I cut my hair yesterday.This was after YEARS of repeatedly Jerry curling my hair (relaxing it) and a year after my last Jerry curl. At some point within that year, I started to wear my hair in an afro because my boyfriend loved it a lot and it was the easiest style for me to do. My mom wasn't happy whenever she saw me with an afro, but she didn't voice her opinion all that loudly. The only time she did was for mother's day. I got her and myself a day pass for a hotel but when I said I may come with an afro, she said, "I can't be seen with you looking like that." Fast forward to yesterday. I went into the hair dresser to simply cut my spit ends. However, she cut much more than expected. She cut off all of my hair that had been Jerry curled in the past (3/4 of the total length). Leaving my with a very small, extremely black looking afro. I was a little upset, but not enough to complain. After all, this can be a new start away from carcinogenic Jerry curl chemicals.

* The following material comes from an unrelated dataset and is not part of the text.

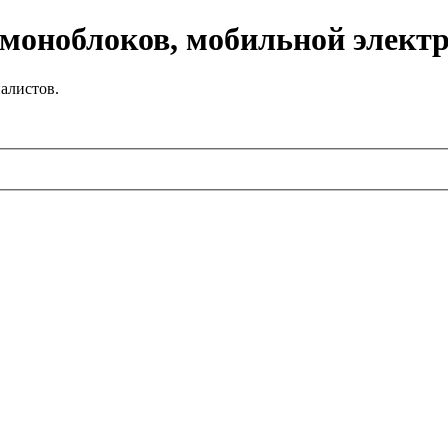
 моноблоков, мобильной элект
алистов.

My boyfriend (who's white) said he loved it. I started feeling like a black queen. Knowing my mom would kick a fuss, I delayed calling her (I live with my boyfriend). When I called her after a nap, my brother picked up her phone. After I showed him my hair, he said "OH MY GOD!!" and quickly handed the phone to mum. She then begins to berate me in front of some woman I don't know, my VERY black toddler nephew and my brother. My mother is white presenting for context, however she's quite mixed.

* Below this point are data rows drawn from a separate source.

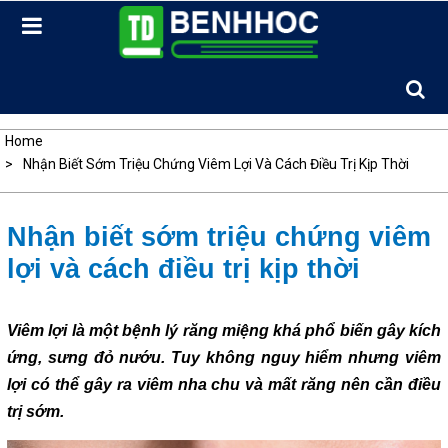
Skip
to
content
Home
Nhận Biết Sớm Triệu Chứng Viêm Lợi Và Cách Điều Trị Kịp Thời
Nhận biết sớm triệu chứng viêm
lợi và cách điều trị kịp thời
Viêm lợi là một bệnh lý răng miệng khá phổ biến gây kích
ứng, sưng đỏ nướu. Tuy không nguy hiểm nhưng viêm
lợi có thể gây ra viêm nha chu và mất răng nên cần điều
trị sớm.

"I can't fucking believe you've done this to yourself!"
"You sat there and let that lady make you look like THAT??"
"Hurry up and get your hair Jerry curled."
"Put some braids in or something. "
"I KNOW I didn't give birth to no picky head nana."
"I'm not going to Trinidad with you looking like that." (We had planned to travel next month)
The woman I didn't know joined in. She said, "come by me. I can fix it."... I didn't think it needed fixing? My hair has been this short before. The only difference is that it's my natural texture this time. I've never felt this ugly in my life. I spent yesterday afternoon and last night crying in my boyfriend's arms. He couldn't believe the things my mum said. Whenever she heard him enter the room, she switched to saying how much she's happy for me. When she heard him leave, back to berating and demanding I change. He bought me a car a few days ago so I guess she likes him now and doesn't want him to think poorly of her. My boyfriend wants to confront my mom, but she'll just call me crying and asking if she's such a horrible mother (she's done that before). If I confront her, she'll just berate me more and I'll somehow feel uglier. I don't know what to do. Ignore it? But I'm still crying the morning after. My boyfriend suggested we go out to eat somewhere fancy to cheer me up last night, but I told him I'll have to be in hiding for a while. He took me half serious when I completely was. I feel like a freak. Hideous. From that one phone call, I think I'll be wearing a hat every time I leave the house for a few months. (More context, I'm light skinned with slanted eyes. The blackest thing about me is my hair)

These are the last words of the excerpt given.